Measured decay rates (triangles) of excitons in quantum dots placed at different distances to a semiconductor-silver interface. The colors indicate the orientation of the quantum dots. The mesoscopic character of quantum dots can lead to enhancement (upper panel) or reduction (lower panel) of the decay rate relative to dipole theory (dashed curves). We find good agreement with our theory including the mesoscopic moment of the quantum dot in the interaction term (solid lines).

In a recent breakthrough, we have found that there is a new way of enhancing the light-matter interaction strength. In a paper published 2011 in Nature Physics [6] we report on the experimental observation that light emission from quantum dots is fundamentally different than hitherto believed, see Fig. 1. We have observed and theoretically explained that due to their mesoscopic character, quantum dots emit photons in plasmon nanostructures with rates that violate the celebrated dipole approximation, which is usually taken for granted in solid-state quantum optics. The deviations from the dipole approximation can in fact be employed to enhance the interaction strength between light and matter thereby potentially improving the efficiency of quantum information devices.

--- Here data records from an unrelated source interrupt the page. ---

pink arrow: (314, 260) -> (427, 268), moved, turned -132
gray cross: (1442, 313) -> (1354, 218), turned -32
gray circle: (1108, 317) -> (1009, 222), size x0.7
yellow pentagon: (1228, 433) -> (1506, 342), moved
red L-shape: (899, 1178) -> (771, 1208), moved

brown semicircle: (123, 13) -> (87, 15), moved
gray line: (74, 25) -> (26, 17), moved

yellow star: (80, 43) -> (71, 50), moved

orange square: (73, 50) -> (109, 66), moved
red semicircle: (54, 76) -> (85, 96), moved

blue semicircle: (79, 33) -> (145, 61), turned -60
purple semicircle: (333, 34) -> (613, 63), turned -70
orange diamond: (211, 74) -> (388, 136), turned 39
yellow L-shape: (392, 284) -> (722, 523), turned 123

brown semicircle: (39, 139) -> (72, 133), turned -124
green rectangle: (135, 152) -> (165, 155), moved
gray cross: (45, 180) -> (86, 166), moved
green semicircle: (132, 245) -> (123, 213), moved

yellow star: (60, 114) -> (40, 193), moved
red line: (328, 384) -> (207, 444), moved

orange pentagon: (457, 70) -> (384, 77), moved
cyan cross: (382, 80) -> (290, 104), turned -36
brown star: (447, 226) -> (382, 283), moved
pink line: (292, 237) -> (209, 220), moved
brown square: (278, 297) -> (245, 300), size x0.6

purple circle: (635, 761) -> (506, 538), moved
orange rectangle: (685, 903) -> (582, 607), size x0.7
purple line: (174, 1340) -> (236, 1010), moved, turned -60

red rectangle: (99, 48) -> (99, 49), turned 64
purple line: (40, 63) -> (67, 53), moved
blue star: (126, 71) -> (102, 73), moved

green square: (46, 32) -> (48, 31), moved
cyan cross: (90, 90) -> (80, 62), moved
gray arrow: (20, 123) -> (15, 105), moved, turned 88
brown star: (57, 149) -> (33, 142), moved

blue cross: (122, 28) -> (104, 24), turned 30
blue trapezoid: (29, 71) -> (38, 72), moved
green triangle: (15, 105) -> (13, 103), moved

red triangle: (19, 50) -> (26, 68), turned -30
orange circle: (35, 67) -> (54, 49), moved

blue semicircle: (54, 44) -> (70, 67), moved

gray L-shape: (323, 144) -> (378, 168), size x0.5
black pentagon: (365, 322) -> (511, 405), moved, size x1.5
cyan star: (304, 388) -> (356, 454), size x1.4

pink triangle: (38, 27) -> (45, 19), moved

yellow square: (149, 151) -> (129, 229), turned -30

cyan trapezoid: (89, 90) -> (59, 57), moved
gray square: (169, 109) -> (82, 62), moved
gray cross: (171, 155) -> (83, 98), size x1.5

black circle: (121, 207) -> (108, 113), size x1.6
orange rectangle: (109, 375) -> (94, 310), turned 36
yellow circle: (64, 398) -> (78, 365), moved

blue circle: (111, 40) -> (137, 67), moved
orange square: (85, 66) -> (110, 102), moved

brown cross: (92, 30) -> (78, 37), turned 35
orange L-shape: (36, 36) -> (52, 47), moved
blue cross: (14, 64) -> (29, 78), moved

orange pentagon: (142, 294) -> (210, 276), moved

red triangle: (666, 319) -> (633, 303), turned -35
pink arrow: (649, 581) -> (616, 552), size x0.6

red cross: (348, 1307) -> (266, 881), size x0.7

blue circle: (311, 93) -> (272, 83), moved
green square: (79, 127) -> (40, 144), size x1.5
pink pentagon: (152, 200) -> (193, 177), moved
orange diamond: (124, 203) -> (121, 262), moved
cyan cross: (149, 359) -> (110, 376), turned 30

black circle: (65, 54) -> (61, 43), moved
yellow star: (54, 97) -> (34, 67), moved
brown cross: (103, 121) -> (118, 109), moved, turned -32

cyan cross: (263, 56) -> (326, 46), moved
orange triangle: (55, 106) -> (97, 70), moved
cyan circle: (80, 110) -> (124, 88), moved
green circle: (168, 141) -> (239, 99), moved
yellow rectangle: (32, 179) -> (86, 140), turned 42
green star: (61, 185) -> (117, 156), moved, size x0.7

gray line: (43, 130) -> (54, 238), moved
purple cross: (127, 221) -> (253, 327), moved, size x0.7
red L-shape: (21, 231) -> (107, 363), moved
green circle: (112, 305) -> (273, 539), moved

Presently we are developing a general theory of light-matter beyond the dipole approximation and preparing a new generation of experiments employing electrical control of light-matter interaction.

[1] J. Johansen, S. Stobbe, I. S. Nikolaev, T. Lund-Hansen, P. T. Kristensen, J. M. Hvam, W. L. Vos, and P. Lodahl, ”Size dependence of the wavefunction of self-assembled InAs quantum dots from time-resolved optical measurements,” Physical Review B 77, 073303 (2008).

[2] S. Stobbe, J. Johansen, P. T. Kristensen, J. M. Hvam and P. Lodahl, “Frequency dependence of the radiative decay rate of excitons in self-assembled quantum dots: Experiment and theory,” Physical Review B 80, 155307 (2009).

[3] S. Stobbe, J. M. Hvam, and P. Lodahl, “On the interpretation of wave function overlaps in quantum dots,” Physica Status Solidi (b) 248, 855 (2011). (Cover story). 

[4] J. Johansen, B. Julsgaard, S. Stobbe, J. M. Hvam, and P. Lodahl, “Probing long-lived dark excitons in self-assembled quantum dots,” Physical Review B 81, 081304(R) (2010). 

[5] S. Stobbe, T. W. Schlereth, S. Höfling, A. Forchel, J. M. Hvam, and P. Lodahl, “Large quantum dots with small oscillator strength,” Physical Review B 82, 233302 (2010).

[6] M. L. Andersen, S. Stobbe, A. S. Sørensen, and P. Lodahl, “Strongly modified plasmon-matter interaction with mesoscopic quantum emitters,” Nature Physics 7, 215 (2011). (Cover story).